Every day when I wake up, it only takes a few seconds for all that is broken and confusing and painful in my life to settle in its usual place at the front of my mind. This is a somewhat new experience for me, something that strikes me as sad in itself. Historically, I’ve always been a pretty happy person (another thing Clarkson and I have in common), so it’s been a struggle figuring out what to do with the vague sense of doom that has lately been my constant companion.

I pray. I drag myself into the bathroom and mumble a prayer as I get ready, asking God to bless my day and those of the people I care about, to help me work hard and have fun and be humble and love. I look to Clarkson—both the crying college-age Clarkson and the older Clarkson, the one who’s finally found the right words to express her pain. Doing these things doesn’t always make me feel better, but it does make me feel less alone.
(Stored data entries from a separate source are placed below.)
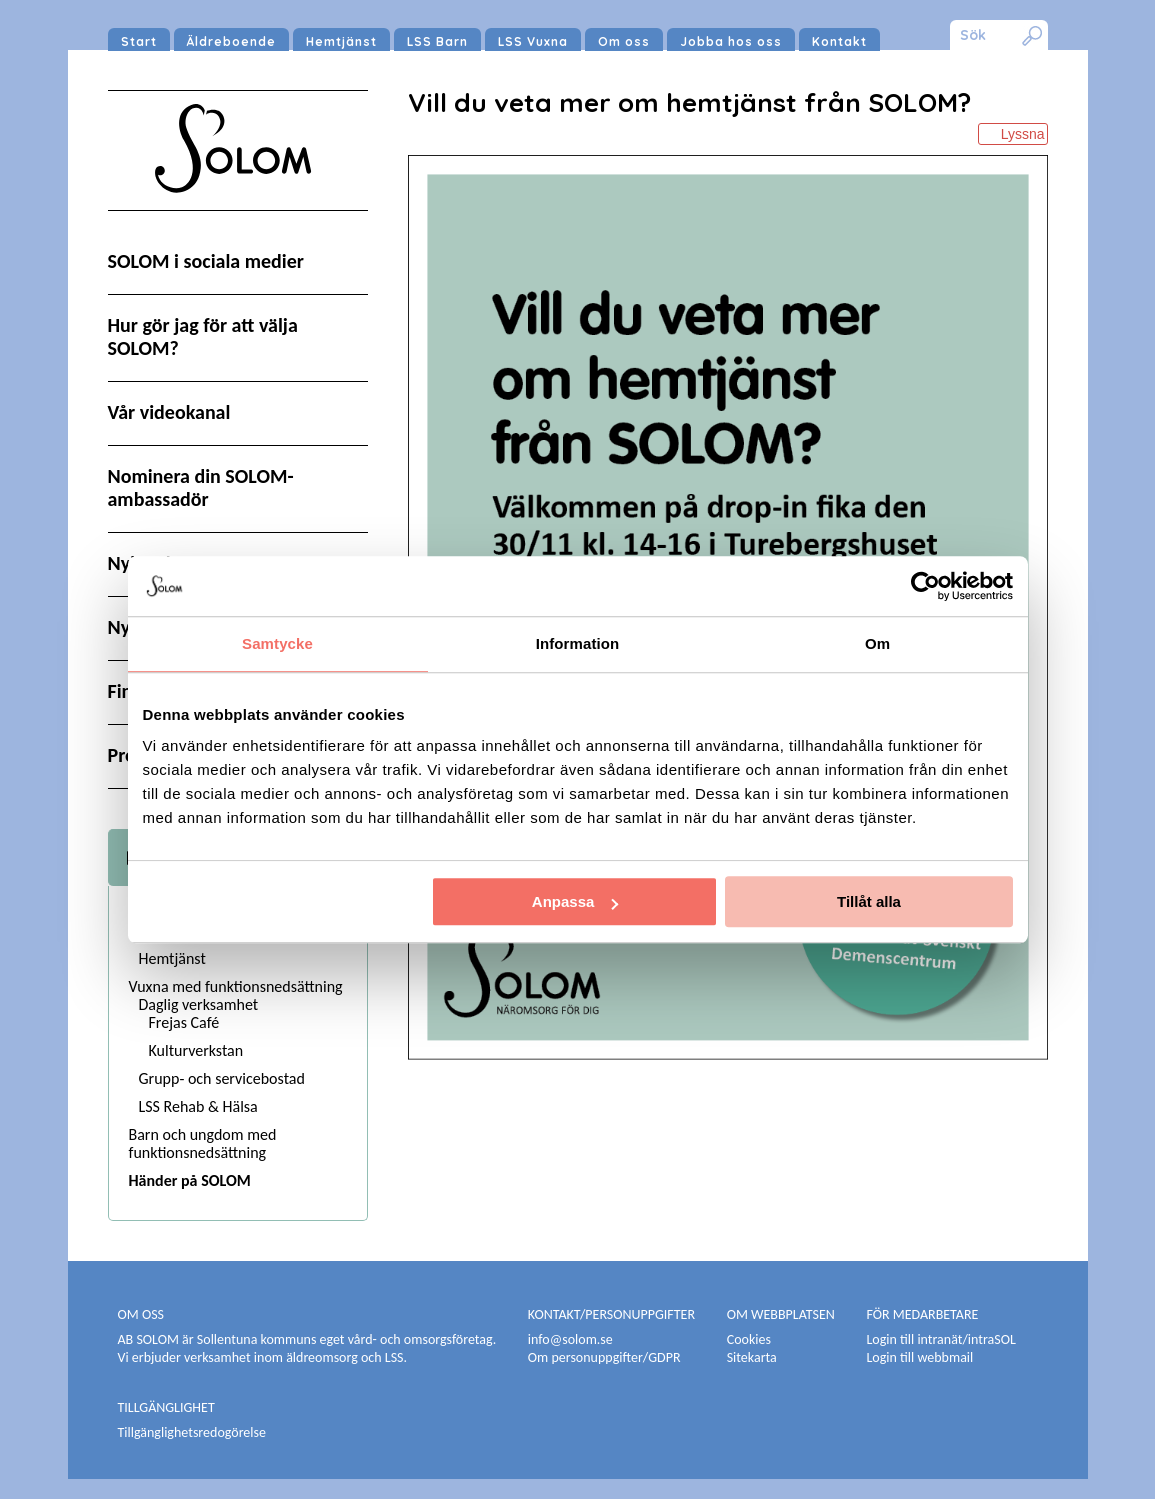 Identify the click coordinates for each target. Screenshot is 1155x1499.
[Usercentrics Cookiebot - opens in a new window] (925, 586)
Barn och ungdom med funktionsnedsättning (203, 1143)
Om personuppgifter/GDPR (604, 1357)
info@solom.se (572, 1339)
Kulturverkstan (196, 1050)
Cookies (749, 1339)
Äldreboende (231, 41)
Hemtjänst (341, 41)
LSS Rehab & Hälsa (198, 1106)
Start (139, 41)
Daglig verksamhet (199, 1004)
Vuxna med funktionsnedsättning (236, 986)
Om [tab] (877, 643)
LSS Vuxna (533, 41)
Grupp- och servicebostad (222, 1078)
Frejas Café (184, 1022)
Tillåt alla (869, 901)
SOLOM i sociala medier (206, 261)
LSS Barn (437, 41)
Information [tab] (578, 643)
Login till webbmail (919, 1357)
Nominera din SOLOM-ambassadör (201, 487)
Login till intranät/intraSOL (940, 1339)
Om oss (624, 41)
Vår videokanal (169, 412)
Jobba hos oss (731, 41)
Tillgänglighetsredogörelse (192, 1432)
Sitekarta (752, 1357)
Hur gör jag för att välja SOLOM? (203, 336)
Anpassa (575, 901)
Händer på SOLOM (190, 1180)
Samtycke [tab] (277, 643)
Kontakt (839, 41) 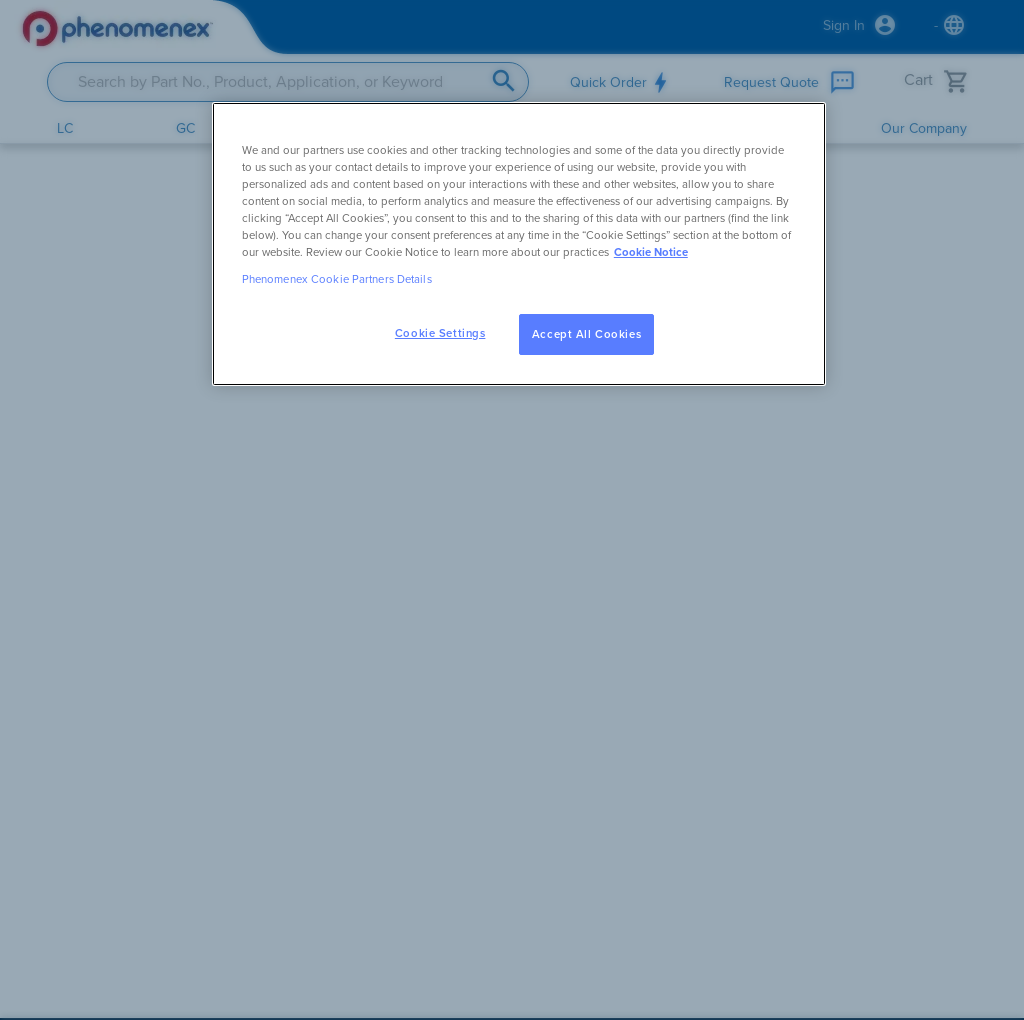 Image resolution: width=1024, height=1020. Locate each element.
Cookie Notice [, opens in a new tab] (651, 252)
Being at Saint Constantine helps. People pass around me, older and younger faces mimicking my own in surprisingly delightful likeness. My academic mentor and I express the same pleasure in having caffeinated tea at 1 o’clock; the boy I tutor, as he copies cursive letters, tells me about his day, reminding me of the trials of being twelve years old. In discussion, I laugh with some of my favorite people in the world, people with whom I have shared ideas for almost four years, who know my mind like no one else does. The sun sets, and by the end of some days I’m still anxious. But by the end of other days I’ve forgotten my troubles, dropped them somewhere along the path, traded it for something else: a recognition of the goodness of the shared experience of life, no matter how bitter it may be at times.

This too shall pass. I think about that when it seems like there’s too much to do, to plan, to worry about. Everything passes. The work always gets done—from momentary tasks to days to decades. For me, the work of college will be done pretty soon. But the work of this difficult time in my life? I can’t say—so, for better or for worse, I’m writing instead. I am being bold and writing about a season of my life that hasn’t ended yet.
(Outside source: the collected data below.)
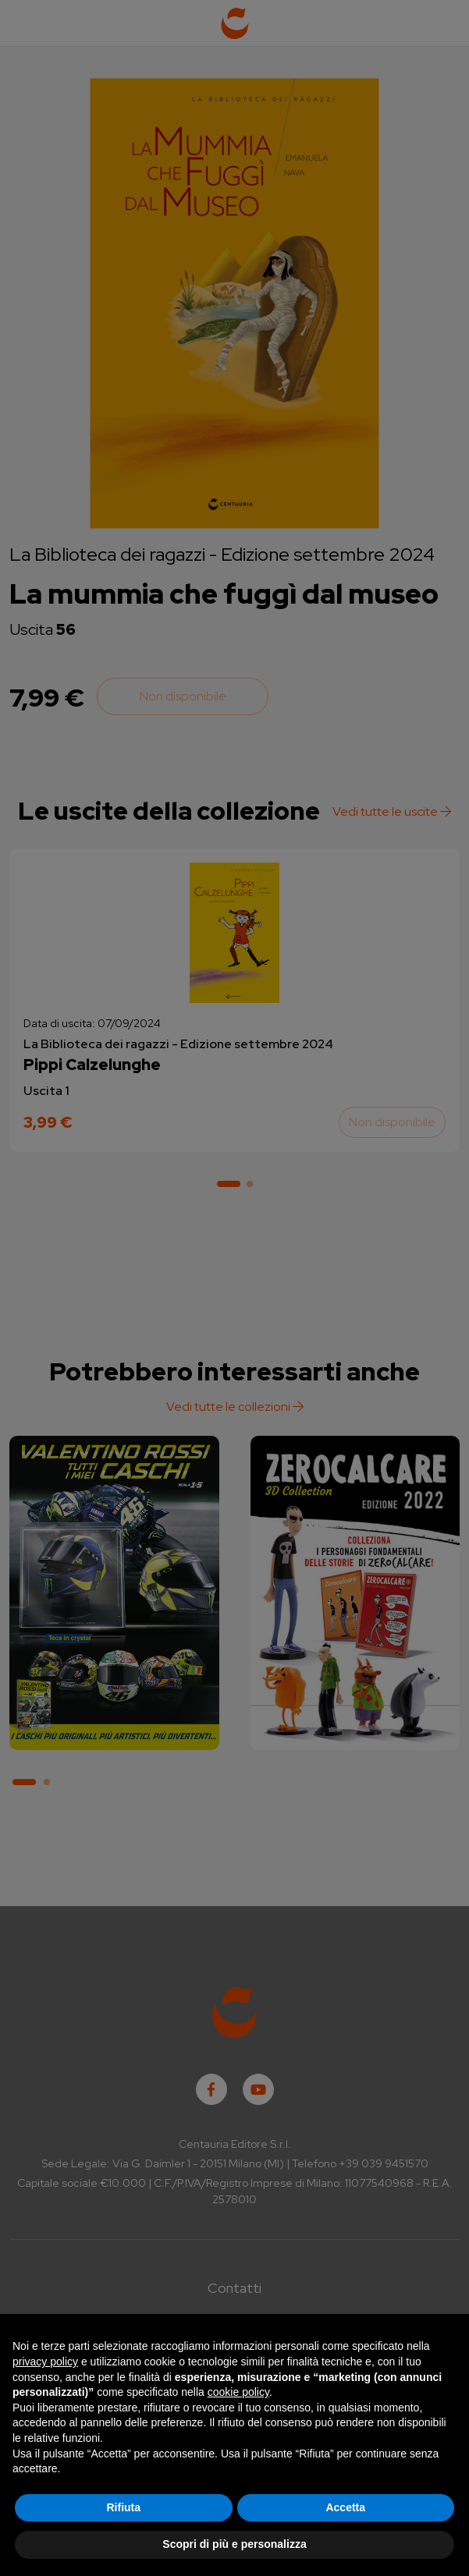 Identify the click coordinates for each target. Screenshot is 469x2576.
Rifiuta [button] (123, 2507)
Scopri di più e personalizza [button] (234, 2544)
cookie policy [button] (238, 2392)
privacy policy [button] (45, 2361)
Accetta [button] (345, 2507)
“The beauty and the pain together,” writes Clarkson. “This is life.” This is the struggle of each and every day, the struggle unique to humanity: the perpetual, living chiaroscuro, working itself out in all of us but fulfilled in the One on whom we are to cast all our anxiety, because He cares for us. What will be lost when this time of my life quietly comes to an end, and something else begins? Eventually this pain and this sense of doom will be lost to me—I will forget them as I feel them in this moment, even when I reread this essay ten years from now. And in one way, if that were the end of the story, it would be a bittersweet one. But it is not the end, because Christ has come to seek and to save that which would be lost—so we don’t have to. Nostalgia may be a welcome guest, but that moment of perfect hindsight, which all writers desire, has already come in the fullness of time. And it is coming again, soon.

So, like Clarkson, I will make it through undergrad, keep living, keep (imperfectly) reflecting, keep writing. And yet I can take heart in the knowledge that the book is already written.